Consider the historical points in mathematical progress when concepts were symbolized. For instance, compare the Roman numerals to the positional number system that we use. Or, how mathematicians of antiquity dealt with equations before the notion of unknown was symbolized. Now think about forty-character-long library functions, which take several arguments in a certain order. Where is the beauty in a simple language with a library the size of an encyclopedia, given that all functions in the library are actually correct?

The simplicity, and therefore the beauty of mathematical abstractions is a consequence of their generality. The results that Euclid established from his drawings on sand are just as valid as if he used pencil and paper. Otherwise put, theorems are not valid relative to the platform on which they are obtained.

A discipline of engineering cannot be founded on a set of languages and then more languages for gluing them together. Instead, the discipline needs a monotonic abstract formalism. This is possible, and has even been done for Application software, which have a meaning without regard to whether their initial design was done on sand, or on paper.

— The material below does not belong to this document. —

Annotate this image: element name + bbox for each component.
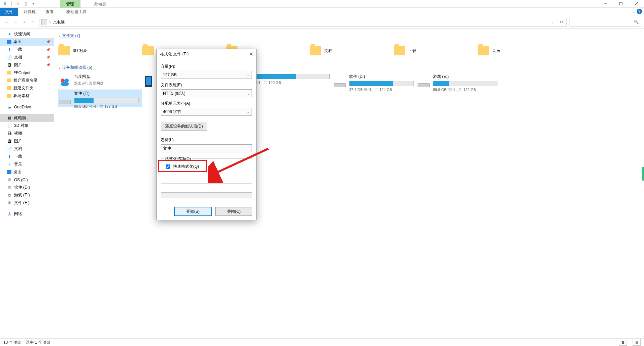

An application that depends on its platform of execution is a system program. For instance, Microsoft Word is only an application for Windows platform, which needs upgrade every time that Windows changes. Thus, Word is not an application. On the other hand, one should not expect an application like Word to appear exactly the same way on a PDA. The point is that, Word should be available for any OS for a desktop computer in order to qualify as an abstract application.

A platform-independent application, such as a word-processor or a spreadsheet will allow users to switch to a better operating system without having to lose their files or learn about a different application. More importantly, application developers will not have to pour their bills through Microsoft gates for upgrading their products from XP to Vista, and then again to something else.

Take a look at Z++ and you will see that this is not a dream. Quite to the contrary, it is tangible and concrete.